CBS News asked noted figures in the arts, business and politics about their experience in today's civil rights movement, or about figures who inspired them in their activism.
Robert Reich, former Secretary of Labor; author ("Beyond Outrage: What Has Gone Wrong With Our Economy and Our Democracy, and How to Fix It")
Is there something that you'd like to share about your personal connection to civil rights issues?
I was always very short for my age, and when I was a kid I relied on a few older boys to protect me from the bullies. One of my protectors I knew as Mickey -- his proper name was Michael Schwerner.
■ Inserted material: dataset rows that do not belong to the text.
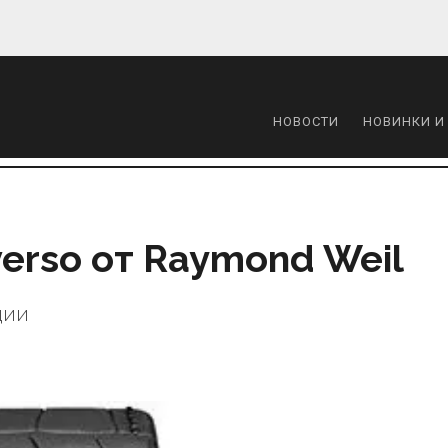
НОВОСТИ
НОВИНКИ И
erso от Raymond Weil
ции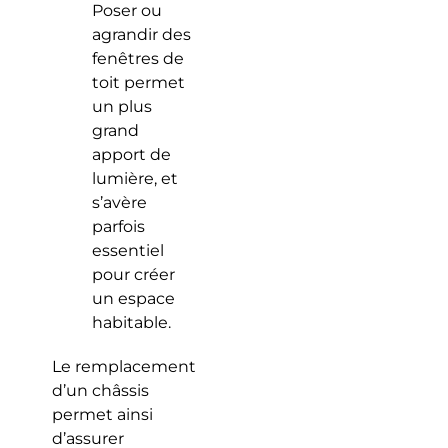
Poser ou
agrandir des
fenêtres de
toit permet
un plus
grand
apport de
lumière, et
s’avère
parfois
essentiel
pour créer
un espace
habitable.
Le remplacement
d’un châssis
permet ainsi
d’assurer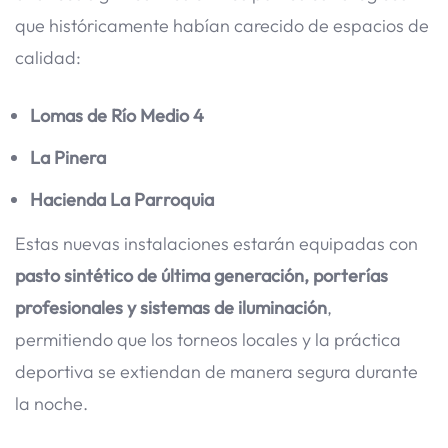
que históricamente habían carecido de espacios de
calidad:
Lomas de Río Medio 4
La Pinera
Hacienda La Parroquia
Estas nuevas instalaciones estarán equipadas con
pasto sintético de última generación, porterías
profesionales y sistemas de iluminación
,
permitiendo que los torneos locales y la práctica
deportiva se extiendan de manera segura durante
la noche.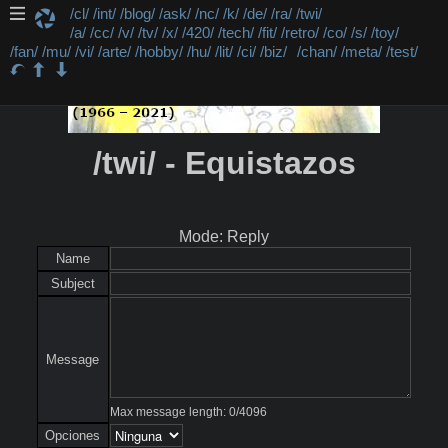
/cl/
/int/
/blog/
/ask/
/nc/
/k/
/de/
/ra/
/twi/
/a/
/cc/
/v/
/tv/
/x/
/420/
/tech/
/fit/
/retro/
/co/
/s/
/toy/
/fan/
/mu/
/vi/
/arte/
/hobby/
/hu/
/lit/
/ci/
/biz/
/chan/
/meta/
/test/
/twi/ - Equistazos
Mode: Reply
Name
Subject
Message
Max message length:
0
/
4096
Opciones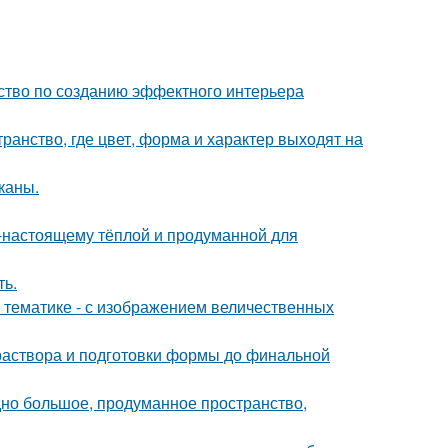
дство по созданию эффектного интерьера
ранство, где цвет, форма и характер выходят на
каны.
о-настоящему тёплой и продуманной для
ть.
 тематике - с изображением величественных
 раствора и подготовки формы до финальной
но большое, продуманное пространство,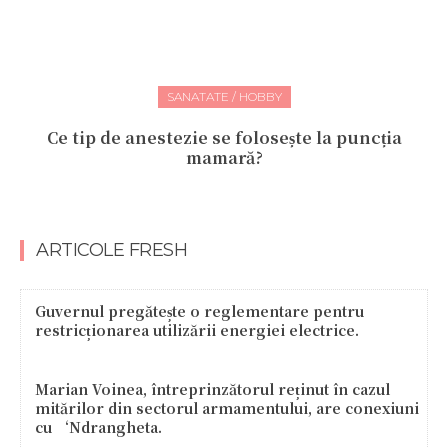
SANATATE / HOBBY
Ce tip de anestezie se folosește la puncția
mamară?
ARTICOLE FRESH
Guvernul pregătește o reglementare pentru
restricționarea utilizării energiei electrice.
Marian Voinea, întreprinzătorul reținut în cazul
mitărilor din sectorul armamentului, are conexiuni
cu ‘Ndrangheta.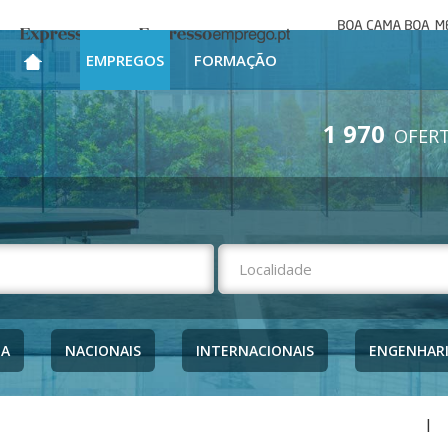
Boa cama bo
Expresso
Expresso Emprego
mesa
EMPREGOS
FORMAÇÃO
1 970
OFERT
NA
NACIONAIS
INTERNACIONAIS
ENGENHAR
|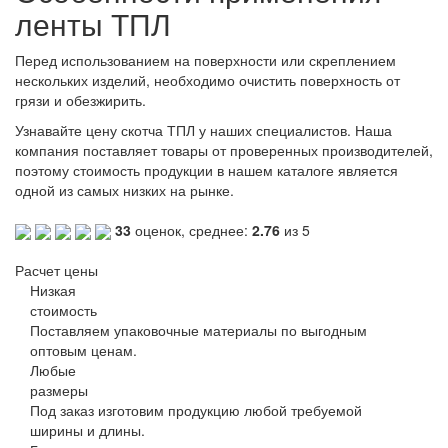
ленты ТПЛ
Перед использованием на поверхности или скреплением
нескольких изделий, необходимо очистить поверхность от
грязи и обезжирить.
Узнавайте цену скотча ТПЛ у наших специалистов. Наша
компания поставляет товары от проверенных производителей,
поэтому стоимость продукции в нашем каталоге является
одной из самых низких на рынке.
33
оценок, среднее:
2.76
из 5
Расчет цены
Низкая
стоимость
Поставляем упаковочные материалы по выгодным
оптовым ценам.
Любые
размеры
Под заказ изготовим продукцию любой требуемой
ширины и длины.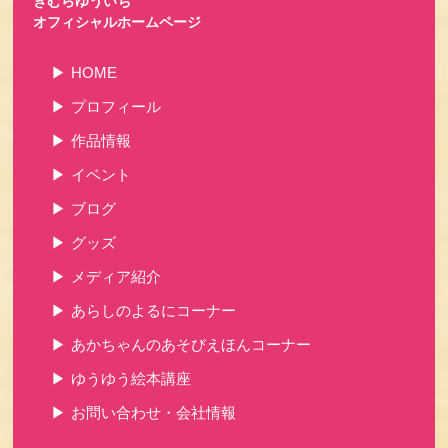
きむらゆういち
オフィシャルホームページ
HOME
プロフィール
作品情報
イベント
ブログ
グッズ
メディア紹介
あらしのよるにコーナー
あかちゃんのあそびえほんコーナー
ゆうゆう絵本講座
お問い合わせ・会社情報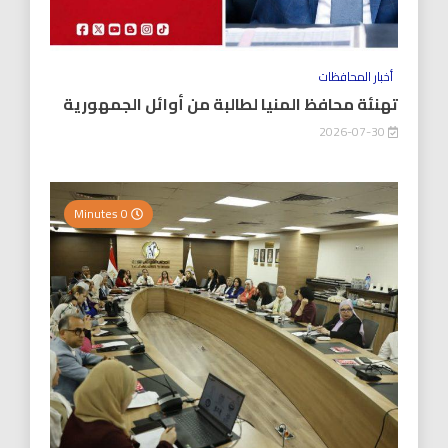
أخبار المحافظات
تهنئة محافظ المنيا لطالبة من أوائل الجمهورية
2026-07-30
0 Minutes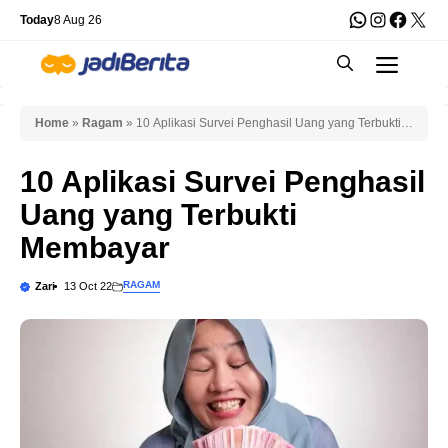
Skip
WhatsApp
Instagra
Faceb
X
Today
8 Aug 26
to
Men
content
Home
»
Ragam
»
10 Aplikasi Survei Penghasil Uang yang Terbukti
Membayar
10 Aplikasi Survei Penghasil
Uang yang Terbukti
Membayar
RAGAM
Zari
13 Oct 22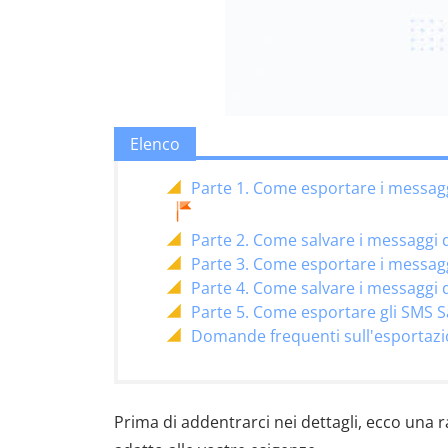
Elenco
Parte 1. Come esportare i messag
Parte 2. Come salvare i messaggi
Parte 3. Come esportare i messag
Parte 4. Come salvare i messaggi
Parte 5. Come esportare gli SMS 
Domande frequenti sull'esportazi
Prima di addentrarci nei dettagli, ecco una r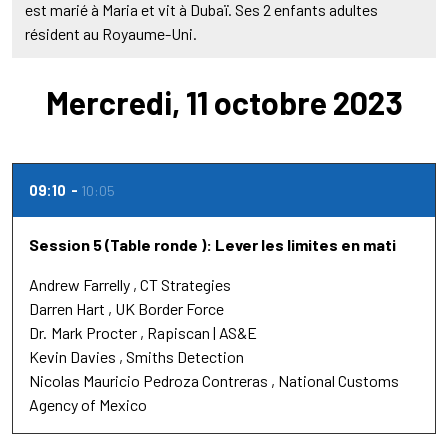
est marié à Maria et vit à Dubaï. Ses 2 enfants adultes
résident au Royaume-Uni.
Mercredi, 11 octobre 2023
09:10
10:05
Session 5 (Table ronde ): Lever les limites en mati
Andrew Farrelly
CT Strategies
Darren Hart
UK Border Force
Dr.
Mark Procter
Rapiscan | AS&E
Kevin Davies
Smiths Detection
Nicolas Mauricio Pedroza Contreras
National Customs
Agency of Mexico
Years later, during what came to be known as "Freedom Summer," Michael Schwerner and other civil rights workers were registering African-Americans to vote. On June 21, 1964, he and two other civil rights workers -- James Chaney (who was black) and Andrew Goodman -- were brutally murdered near Philadelphia, Miss., by members of the Ku Klux Klan, including the sheriff of Nashoba County.
When I learned that my protector from the childhood bullies who had tormented me had been murdered by the real bullies who were willing to murder in order to prevent blacks from gaining equal citizenship, my life changed. I knew I had to devote myself somehow to helping people who were powerless and vulnerable from all the bullies who would otherwise intimidate them or keep them down.